Notice & Comment

Due Process, Fair Notice, and Individual Liberty for Immigrants Too?

The balance of power in immigration law is heavily tilted toward the government.  As the Supreme Court’s decision this week in Jennings v. Rodriguez shows, the exact constitutional limits to the government’s power are still unclear.  Foreign nationals do have some rights, but they often feel the weight of government power to an exceptional extent.  Individuals in removal hearings mostly have no right to government funded counsel and the law that is applied to them is harsh, complex and opaque.  Much of that law is subject only to a “facially legitimate” standard of constitutional review. Many individuals do not even receive a hearing because of expedited removal or agency practices that push for individuals to waive rights to a hearing.

If one described the extent of government power in immigration law but left out any indication that immigrants are the subjects of that power, those who seek to limit the authority of the federal government probably would be alarmed.  There is a re-energized movement to weaken federal agency power.  Some who seek to weaken agency power do so because they believe administrative agencies are illegitimate.  Others seek to increase individual liberty by decreasing agency power without calling for the demise of administrative law.  The White House Counsel, Don McGahn, called the regulatory state “the greatest threat to the rule of law in our modern society.”  He also characterized the administrative state as a “direct threat to individual liberty” and described the Trump Administration’s vision for regulatory reform as guided by three principles:  due process; fair notice; and individual liberty.

What happens to the ideas behind this movement when it comes to immigration law?  I explore this question in an article called Immigration Law Allies and Administrative Law Adversaries.  I point out that those who wish to diminish agency power need to clarify whether that goal includes immigration law.  If not, why not?  I also examine a related phenomenon.  Those who are concerned about agency power in immigration law may not share the end goals of administrative law adversaries.  Those end goals could be a denouncement of much of administrative law as unconstitutional or a desire to only reduce agency power.

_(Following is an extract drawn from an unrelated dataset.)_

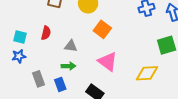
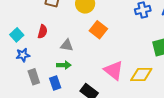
cyan square: (20, 37) -> (17, 35), turned 32
blue star: (19, 56) -> (23, 55), moved
pink triangle: (108, 62) -> (114, 70), moved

There is therefore a convergence between immigration law allies and administrative law adversaries.  In the context of immigration law, they may share a goal of reducing agency power.  But beyond immigration law they may diverge.  Immigration law allies can appreciate concerns about government power, but do those concerns extend beyond immigration law?  Administrative law adversaries express their concerns about government power.  Do those concerns extend to immigration law?